### [What you should do]
Line by line, return the listing exactly, without any of the images.

----- Supplied data

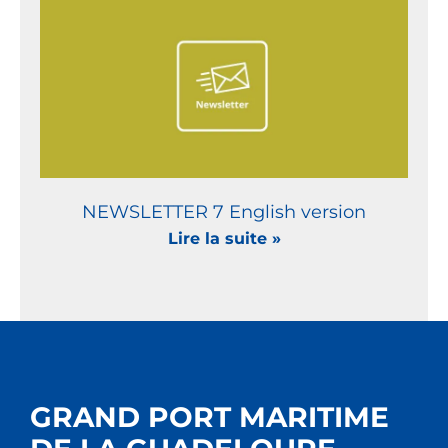
NEWSLETTER 7 English version
Lire la suite »
GRAND PORT MARITIME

----------

### [Answer space]
NEWSLETTER 7 English version
Lire la suite »
GRAND PORT MARITIME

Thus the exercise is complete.